The people I’m interested in are people who are young in spirit if not in age; who have not had their creativity bounded by too much education; who have done something and failed—then bounced back from that; who are pioneers and understand that the way to achieve excellence is through hard work, innovation, and risk-taking.
What were your earlier successes before FUSF?
Let’s not forget the failures. In 1970, when I was a medical student, I started an electronic medical record company. This was a few decades before the right time to do that. It was a quasi-success; it ended up getting sold to a much larger company. Depending on when you invested, some people lost a lot of money, and it was a failure for them; some people made a lot of money, and it was a success. For me, I learned how hard it was to start a company from scratch and the importance of timing.
You’ve successfully raised funds many times, what’s the secret?
It’s about the idea and finding the right people to match it. First you find the idea, then run it by a large number of people to get their opinions and advice. And that never stops—it’s a continuous process. Because we’re always asking the question: is there a way to do things better?
Making sure there is significant interest in an idea, and getting as much approval as possible is important—then it’s a matter of not accepting “no.” You have to be persistent and not fear failure. You have to know that you can go back to zero, and you have to be okay with that.
Has failure made you pause?
Nothing made me pause—never look back. Never. People keep telling me: “you can’t do this, it’s impossible.” I hear “no” continuously.
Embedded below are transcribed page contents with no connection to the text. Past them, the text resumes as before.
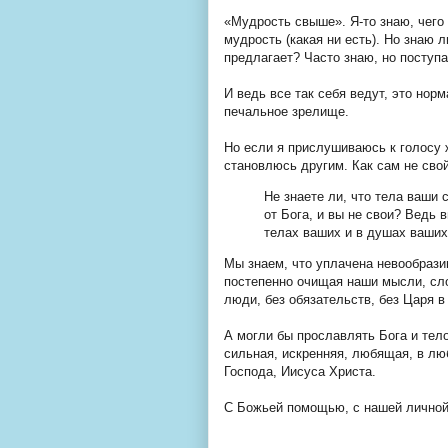
«Мудрость свыше». Я-то знаю, чего 
мудрость (какая ни есть). Но знаю л
предлагает? Часто знаю, но поступа
И ведь все так себя ведут, это нор
печальное зрелище.
Но если я прислушиваюсь к голосу 
становлюсь другим. Как сам не свой
Не знаете ли, что тела ваши 
от Бога, и вы не свои? Ведь 
телах ваших и в душах ваших
Мы знаем, что уплачена невообразим
постепенно очищая наши мысли, сло
люди, без обязательств, без Царя в
А могли бы прославлять Бога и тело
сильная, искренняя, любящая, в лю
Господа, Иисуса Христа.
С Божьей помощью, с нашей личной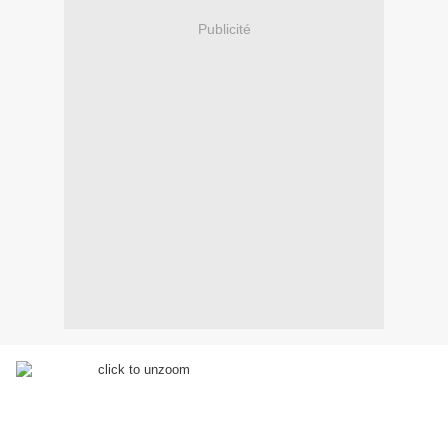
Publicité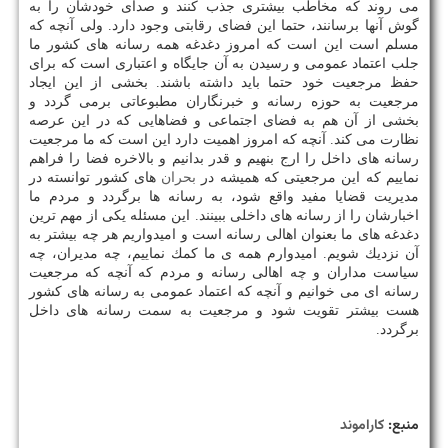
می روند كه مخاطب بیشتری جذب كنند و صدای خودشان را به
گوش آنها برسانند، حتما این فضای رقابتی وجود دارد. ولی آنچه كه
مسلم است این است كه امروز دغدغه همه رسانه های كشور ما
جلب اعتماد عمومی و رسیدن به آن جایگاه و اعتباری است كه برای
حفظ مرجعیت خود حتما باید داشته باشند. بخشی از این ایجاد
مرجعیت به حوزه رسانه و خبرنگاران مطبوعاتی برمی گردد و
بخشی از آن هم به فضای اجتماعی و فضاهایی كه در این عرصه
نظارت می كند. آنچه كه امروز اهمیت دارد این است كه ما مرجعیت
رسانه های داخل را ارج بنهیم و قدر بدانیم و بالاخره فضا را فراهم
نماییم كه این مرجعیتی كه همیشه در
بحران
های كشور توانسته در
مدیریت قضایا مفید واقع شود، به رسانه ها برگردد و مردم ما
اخبارشان را از رسانه های داخلی ببینند. این مسئله یكی از مهم ترین
دغدغه های ما بعنوان اهالی رسانه است و امیدواریم هر چه بیشتر به
آن نزدیك شویم. امیدوارم همه ی ما كمك نماییم، چه مدیران، چه
سیاست مداران و چه اهالی رسانه و مردم كه آنچه كه مرجعیت
رسانه ای می خوانیم و آنچه كه اعتماد عمومی به رسانه های كشور
هست بیشتر تقویت شود و مرجعیت به سمت رسانه های داخل
برگردد.
منبع:
كاراموند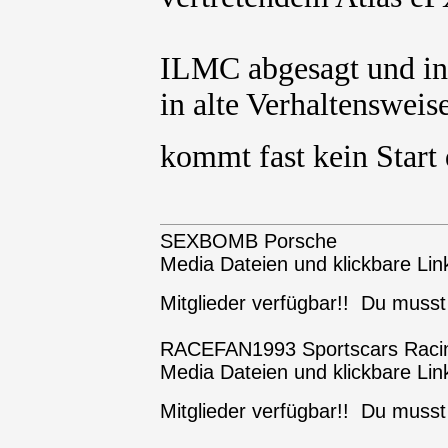
ILMC abgesagt und in
in alte Verhaltenswei
kommt fast kein Start
SEXBOMB Porsche
Media Dateien und klickbare Link
Mitglieder verfügbar!! Du muss
RACEFAN1993 Sportscars Raci
Media Dateien und klickbare Link
Mitglieder verfügbar!! Du muss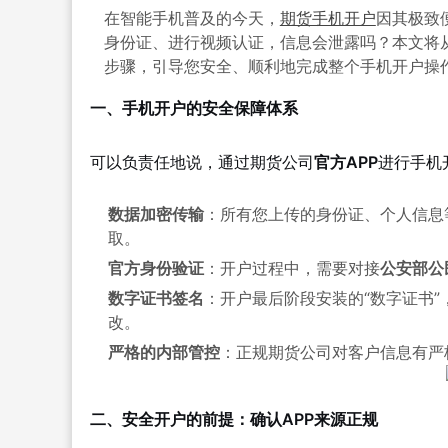
在智能手机普及的今天，
期货手机开户
因其极致
身份证、进行视频认证，信息会泄露吗？本文将
步骤，引导您安全、顺利地完成整个手机开户操
一、手机开户的安全保障体系
可以负责任地说，通过期货公司
官方APP
进行手机
数据加密传输
：所有您上传的身份证、个人信息
取。
官方身份验证
：开户过程中，需要对接
公安部公
数字证书签名
：开户最后阶段安装的“数字证书
改。
严格的内部管控
：正规期货公司对客户信息有严
二、安全开户的前提：确认APP来源正规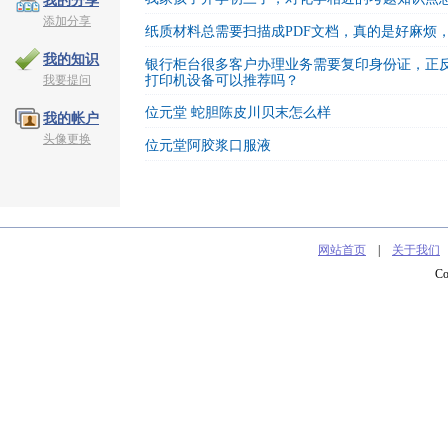
我的分享
添加分享
纸质材料总需要扫描成PDF文档，真的是好麻烦
我的知识
银行柜台很多客户办理业务需要复印身份证，正
我要提问
打印机设备可以推荐吗？
位元堂 蛇胆陈皮川贝末怎么样
我的帐户
头像更换
位元堂阿胶浆口服液
网站首页
|
关于我们
C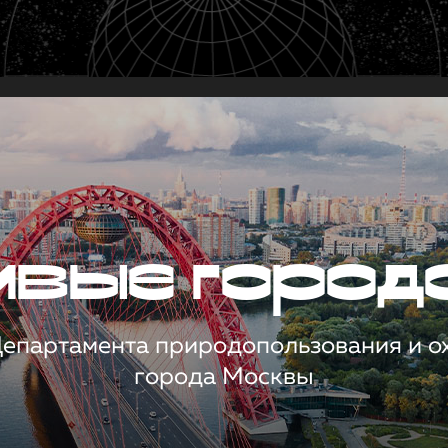
чивые город
 Департамента природопользования и 
города Москвы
They told me I couldn’t be a neurosurgeon because I can only see out of one eye and don’t have depth perception. They told me I couldn’t be a doctor without a high school diploma. They told me I couldn’t get my PhD because I don’t have an undergraduate degree. They told me I couldn’t start a neurological institute at UVa. I always hear “no.”
How did you develop the ability to move past failure and rejection so easily?
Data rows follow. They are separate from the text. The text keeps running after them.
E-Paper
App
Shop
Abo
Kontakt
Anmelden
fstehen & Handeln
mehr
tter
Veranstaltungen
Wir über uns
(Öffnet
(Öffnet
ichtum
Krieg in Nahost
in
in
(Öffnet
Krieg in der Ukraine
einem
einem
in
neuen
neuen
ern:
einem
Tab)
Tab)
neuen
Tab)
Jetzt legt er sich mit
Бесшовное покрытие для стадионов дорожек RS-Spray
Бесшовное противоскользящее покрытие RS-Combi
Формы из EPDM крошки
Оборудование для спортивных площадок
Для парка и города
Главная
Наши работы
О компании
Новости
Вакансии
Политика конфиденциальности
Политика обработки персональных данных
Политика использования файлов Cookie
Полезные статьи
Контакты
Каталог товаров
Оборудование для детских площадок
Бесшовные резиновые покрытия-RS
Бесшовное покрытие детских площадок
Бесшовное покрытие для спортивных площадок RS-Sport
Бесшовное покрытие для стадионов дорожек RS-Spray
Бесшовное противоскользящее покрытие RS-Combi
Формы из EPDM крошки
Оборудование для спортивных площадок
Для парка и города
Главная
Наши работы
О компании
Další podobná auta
I think it has to do with growing up poor. There was a period of my life when I didn’t have food—I was essentially on the streets. I was 16 when I moved out of my parents’ house to work at a medical research facility. The facility was moving from New Jersey to Philadelphia, so I had the opportunity to go with them. We would do these experiments at night and I used to sleep on the conference room table or on operating tables. I didn’t have an official place to live and I wasn’t earning enough money to afford a lot of food; I remember eating the food we would feed the monkeys, or going to Father Divine’s Mission.
I can tell who grew up in modest circumstances and are wildly successful because they’re not afraid—they know they can go back and start over.